A Show for all the Children
27 October - 22 December 2001
Zürich
Dan Graham (born in 1942, lives and works in New York) is one of the most important American artists of his generation. Currently a comprehensive retrospective of his work underlines his significance for the development of conceptual art and his influence on the video and performance art in the last thirty years. Having been shown at the Museu d’Arte Contemporanêa de Serralves in Porto and the Musée d’Art Moderne de la ville de Paris, the exhibition will travel to the Kröller-Müller Museum in Otterlo in November and will be shown in the KIASMA in Helsinki next year.
'A show for all the children' is the title Dan Graham has chosen for his exhibition at the Galerie Hauser & Wirth. The presentation centres around his new pavilion 'Girl’s Make-up Room', which is related to projects that were created for the 1997 Sculpture Exhibition in Münster. The room, composed of two-way mirror glass with sliding doors made of perforated steel is, like many of Dan Graham’s works, a hybrid between a quasi-functional space and an installation that serves to expose processes of perception and certain expectations. Visitors are asked to enter the room and use make-up at a little table. But they soon realise that neither the little make-up mirror nor the walls of the pavilion will allow them to apply a perfect make-up: The two-way mirror walls only produce a distorted reflection. And this only, when it is not entirely transparent due to the reflected day light. The little mirror, which can be attached anywhere on the steel walls by means of a magnet, has a fish-eye lens on it, which also gives only a distorted reflection of the visitor’s face.
The perforated steel walls are continuously producing changing ray patterns. Combined with the semi-mirrored glass these ray patterns create a virtual world that is changing with the light and is thus in a state of permanent flux. The visitor has access to this world and is at the same time both an observer and an object of observation. In addition, the title of the pavilion questions the children cult in our society – does a little girl really need her own make-up room?
Part of the exhibition is also a new video entitled 'Six Sculptures/Pavilions for Pleasure' that Graham created in collaboration with the Galerie Hauser & Wirth. It documents six different pavilions by Dan Graham that are in public places and have different functions. This title also refers to the ambiguous nature of the pavilions – they are at once sculptures and places of pleasure.
Further projects are represented by three new models, such as the 'S-Curve', which was realised this year as a permanent installation in the courtyard of the Hauser & Wirth Collection in St. Gall and is used as a café.
Dan Graham’s photographic work deals recurrently with the culture of everyday life and architecture. Glimpses of private life are combined with images of housing architecture, thus creating new perspectives.

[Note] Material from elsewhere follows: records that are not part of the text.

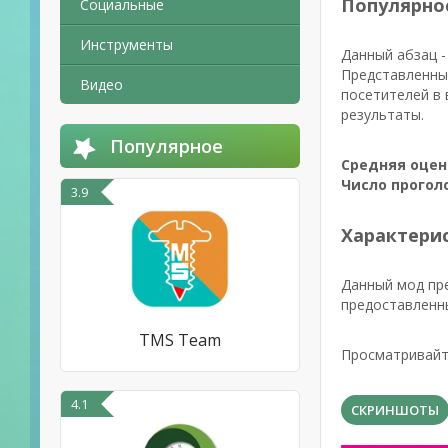
Популярно
Социальные
Инструменты
Данный абзац -
Представленны
Видео
посетителей в 
результаты.
Популярное
Средняя оцен
Число прогол
3.9
Характерис
Данный мод пре
предоставленн
TMS Team
Просматривайт
4.1
СКРИНШОТЫ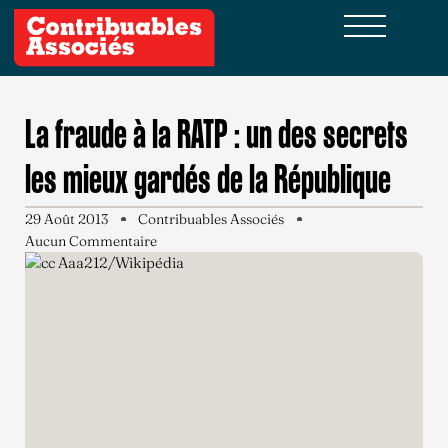
La fraude à la RATP : un des secrets
les mieux gardés de la République
29 Août 2013
Contribuables Associés
Aucun Commentaire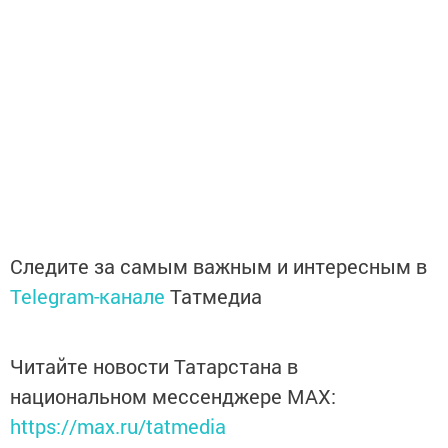
Следите за самым важным и интересным в
Telegram-канале
Татмедиа
Читайте новости Татарстана в
национальном мессенджере MАХ:
https://max.ru/tatmedia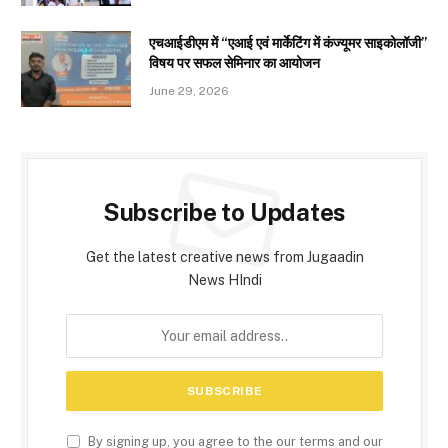
एचआईडीएम में “एआई एवं मार्केटिंग में कंज्यूमर साइकोलॉजी”
विषय पर सफल सेमिनार का आयोजन
June 29, 2026
Subscribe to Updates
Get the latest creative news from Jugaadin
News HIndi
By signing up, you agree to the our terms and our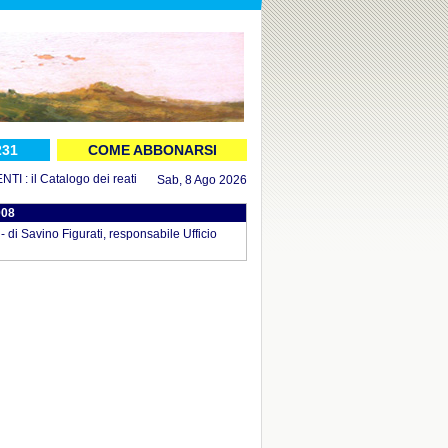
231
COME ABBONARSI
 il Catalogo dei reati aggiornato al 16 luglio 2026
in DOCUMENTI : il Decreto
Sab, 8 Ago 2026
008
avino Figurati, responsabile Ufficio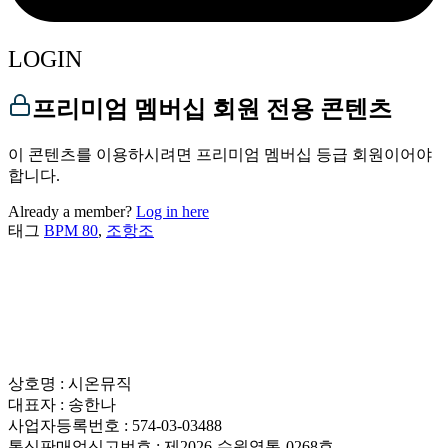
LOGIN
프리미엄 멤버십 회원 전용 콘텐츠
이 콘텐츠를 이용하시려면 프리미엄 멤버십 등급 회원이어야
합니다.
Already a member?
Log in here
태그
BPM 80
,
조항조
상호명 : 시온뮤직
대표자 : 송한나
사업자등록번호 : 574-03-03488
통신판매업신고번호 : 제2026-수원영통-0268호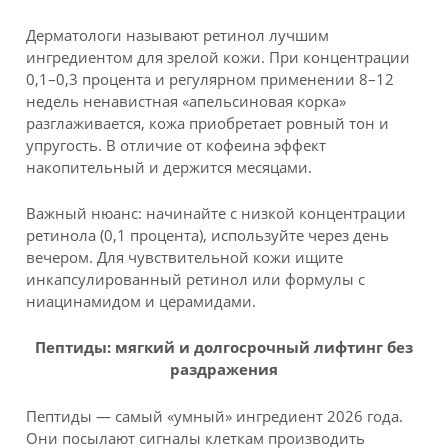
Дерматологи называют ретинол лучшим
ингредиентом для зрелой кожи. При концентрации
0,1–0,3 процента и регулярном применении 8–12
недель ненавистная «апельсиновая корка»
разглаживается, кожа приобретает ровный тон и
упругость. В отличие от кофеина эффект
накопительный и держится месяцами.
Важный нюанс: начинайте с низкой концентрации
ретинола (0,1 процента), используйте через день
вечером. Для чувствительной кожи ищите
инкапсулированный ретинол или формулы с
ниацинамидом и церамидами.
Пептиды: мягкий и долгосрочный лифтинг без
раздражения
Пептиды — самый «умный» ингредиент 2026 года.
Они посылают сигналы клеткам производить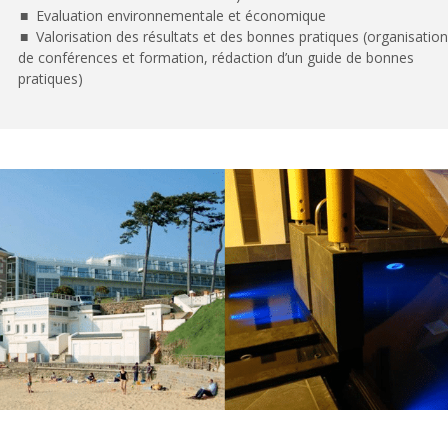
Evaluation environnementale et économique
Valorisation des résultats et des bonnes pratiques (organisation
de conférences et formation, rédaction d’un guide de bonnes
pratiques)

'Please enter!' reads the sign next to the 'Girl’s Make-up Room' – Dan Graham asks visitors to 'enter' his work, to appropriate it. It is important for him that we become a part of his work. Graham’s works are situated at the interface between architecture and everyday culture, they confront us with our clichéd perceptions and behavioural patterns. In the truest sense of the word he holds up a mirror to our consciousness. And the reflection does not always live up to our expectations.